Joia Mukherjee, Doctor of Science
Joia Mukherjee–physician, professor, human rights activist, inspirational speaker, chief medical officer of Partners in Health–you are a woman with a fierce mind and an equally fierce heart.
When you were eight, you traveled to your father’s native India. The poverty you witnessed there never left you, searing itself into your consciousness and becoming your fuel for changing the world. After growing up in Huntington, New York, you studied at the University of Michigan where you received your undergraduate degree in chemistry, and cellular and molecular biology. You then earned your medical degree from the University of Minnesota, and completed your residency at Massachusetts General Hospital with training in infectious diseases, internal medicine, and pediatrics. Along the way, you also earned a graduate degree in public health from Harvard University. Soon you became an associate professor of medicine in the division of Global Health Equity at the Brigham and Women’s Hospital in Boston as well as an associate professor of global health and social medicine at Harvard Medical School.

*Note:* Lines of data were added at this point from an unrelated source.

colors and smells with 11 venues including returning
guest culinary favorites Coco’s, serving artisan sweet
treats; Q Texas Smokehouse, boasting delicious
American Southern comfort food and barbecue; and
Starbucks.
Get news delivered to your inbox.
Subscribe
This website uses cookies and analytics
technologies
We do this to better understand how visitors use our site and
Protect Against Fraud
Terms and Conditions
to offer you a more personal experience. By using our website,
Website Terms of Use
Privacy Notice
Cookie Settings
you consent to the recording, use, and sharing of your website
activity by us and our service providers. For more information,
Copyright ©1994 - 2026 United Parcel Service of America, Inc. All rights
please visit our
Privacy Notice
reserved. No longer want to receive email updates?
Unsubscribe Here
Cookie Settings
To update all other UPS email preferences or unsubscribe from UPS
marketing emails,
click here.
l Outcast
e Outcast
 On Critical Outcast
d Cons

As a researcher, you have concentrated on the medical complexities of HIV and drug-resistant tuberculosis, and have coauthored countless articles including studies of infectious diseases, child mortality rates, and PTSD among Haitian immigrant students.
In 2000, you joined forces with Paul Farmer and others to become the chief medical officer of Partners in Health, the international nonprofit organization focused on reducing global health disparities. Partners in Health has a clear mission: “We go. We make house calls. We build health systems. We stay.” And you stayed, working around the world in some of the most desperate, heart-breaking—and uplifting—places on earth: Haiti, Lesotho, Peru, Mexico, Russia, Rwanda, Malawi, Liberia, Sierra Leone, and the Navajo Nation in the United States. It is no wonder you have been recognized for your work with honorary degrees, and awards including the Hero of Humanity citation from Heifer International and the Drapkin Award for Humanism in Medicine from the Icahn School of Medicine at Mount Sinai.

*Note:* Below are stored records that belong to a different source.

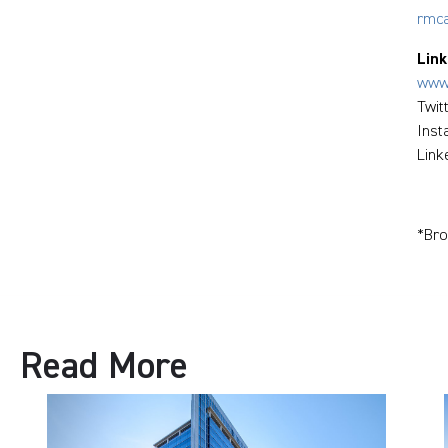
rmc
Link
www.
Twit
Ins
Link
*Bro
Read More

You wrote, “We won’t win every battle. We won’t save every child. But together we can be the standard bearers of human dignity by being present in humility and in solidarity with the world’s most vulnerable individuals, families, and communities.” As you put it, we need to work toward a “softening of society.” The softening you call for is not one borne out of compassion alone. It is also borne out of justice. You are indeed fierce: fierce about eradicating disease, fierce about ending poverty, fierce about extending human rights. Your life has shown that fierceness and softness are not antonyms. To you, softness in action is justice.
For your tireless work bringing equitable health care to the world’s neediest communities, for your impassioned stand on equality, and for showing us that justice can indeed soften the world, Mount Holyoke College is proud to bestow upon you the degree of Doctor of Science, honoris causa.